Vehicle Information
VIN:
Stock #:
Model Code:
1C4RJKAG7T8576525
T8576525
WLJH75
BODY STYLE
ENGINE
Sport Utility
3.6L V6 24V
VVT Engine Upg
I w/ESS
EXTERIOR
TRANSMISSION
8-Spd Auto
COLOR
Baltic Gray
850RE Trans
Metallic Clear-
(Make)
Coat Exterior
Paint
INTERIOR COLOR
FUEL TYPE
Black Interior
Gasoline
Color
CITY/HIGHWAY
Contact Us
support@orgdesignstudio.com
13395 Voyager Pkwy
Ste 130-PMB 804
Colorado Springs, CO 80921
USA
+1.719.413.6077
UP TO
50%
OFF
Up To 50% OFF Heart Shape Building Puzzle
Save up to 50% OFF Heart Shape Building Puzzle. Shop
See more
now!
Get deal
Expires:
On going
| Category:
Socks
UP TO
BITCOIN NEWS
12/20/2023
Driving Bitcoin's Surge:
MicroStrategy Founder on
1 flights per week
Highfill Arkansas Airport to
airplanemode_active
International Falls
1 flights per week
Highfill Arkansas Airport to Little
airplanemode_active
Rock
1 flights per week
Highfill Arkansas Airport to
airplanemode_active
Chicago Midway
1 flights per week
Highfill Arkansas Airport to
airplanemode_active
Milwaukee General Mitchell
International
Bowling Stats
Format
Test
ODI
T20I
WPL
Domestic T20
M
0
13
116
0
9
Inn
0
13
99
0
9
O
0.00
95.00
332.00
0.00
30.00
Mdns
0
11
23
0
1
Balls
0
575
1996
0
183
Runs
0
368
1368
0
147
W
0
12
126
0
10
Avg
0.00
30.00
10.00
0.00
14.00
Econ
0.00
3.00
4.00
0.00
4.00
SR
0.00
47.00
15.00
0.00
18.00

---

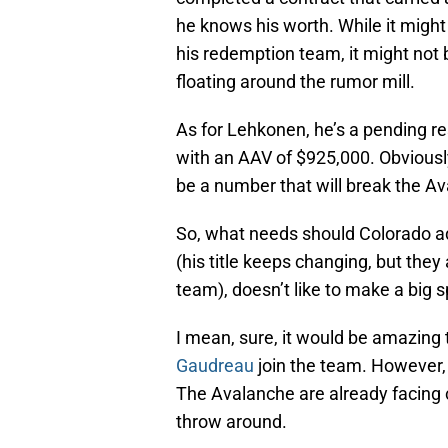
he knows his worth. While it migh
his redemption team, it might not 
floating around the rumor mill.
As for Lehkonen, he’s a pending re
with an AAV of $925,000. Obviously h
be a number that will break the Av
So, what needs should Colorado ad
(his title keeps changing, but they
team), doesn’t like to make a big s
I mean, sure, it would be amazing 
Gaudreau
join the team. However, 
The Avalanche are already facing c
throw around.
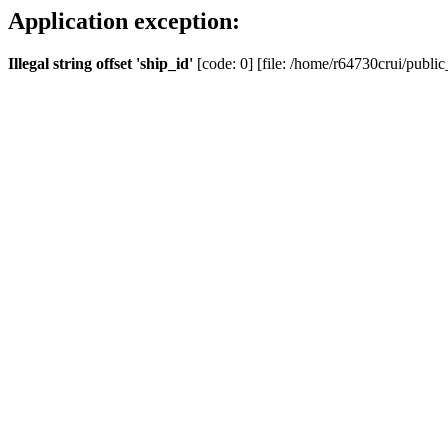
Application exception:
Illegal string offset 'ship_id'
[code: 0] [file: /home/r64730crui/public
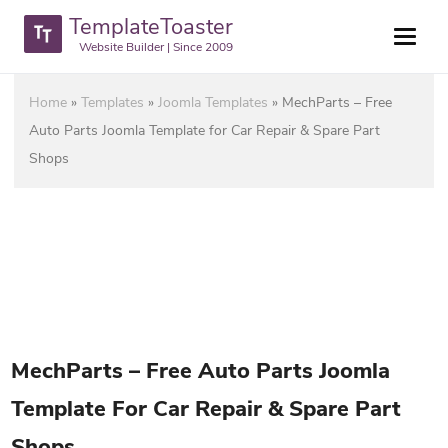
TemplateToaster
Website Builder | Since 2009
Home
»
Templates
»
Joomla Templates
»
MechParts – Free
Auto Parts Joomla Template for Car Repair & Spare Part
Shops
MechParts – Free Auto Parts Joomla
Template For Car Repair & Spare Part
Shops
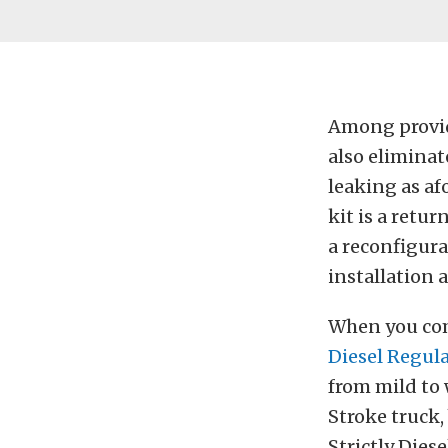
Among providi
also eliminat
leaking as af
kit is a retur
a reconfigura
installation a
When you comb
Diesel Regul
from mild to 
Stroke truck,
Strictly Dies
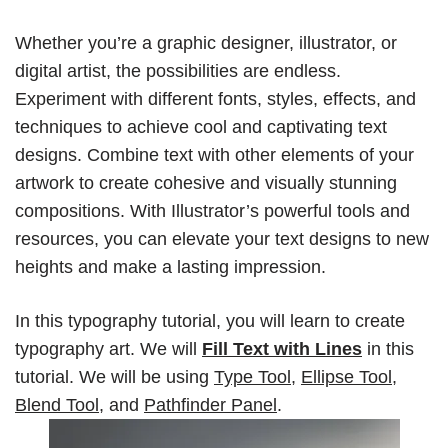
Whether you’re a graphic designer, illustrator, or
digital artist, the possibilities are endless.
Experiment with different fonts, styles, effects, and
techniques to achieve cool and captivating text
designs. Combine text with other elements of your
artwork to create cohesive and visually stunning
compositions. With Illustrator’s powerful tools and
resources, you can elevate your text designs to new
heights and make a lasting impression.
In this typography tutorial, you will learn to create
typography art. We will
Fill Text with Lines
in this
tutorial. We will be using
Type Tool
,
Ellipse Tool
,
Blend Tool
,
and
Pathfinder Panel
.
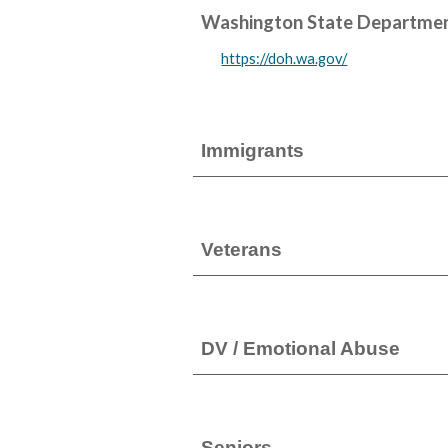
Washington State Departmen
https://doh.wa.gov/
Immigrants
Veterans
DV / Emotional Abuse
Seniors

- **Task prompt**: Work out how many lines in the records above hold the string "your", then give only that count.

- **Problem solution**: 2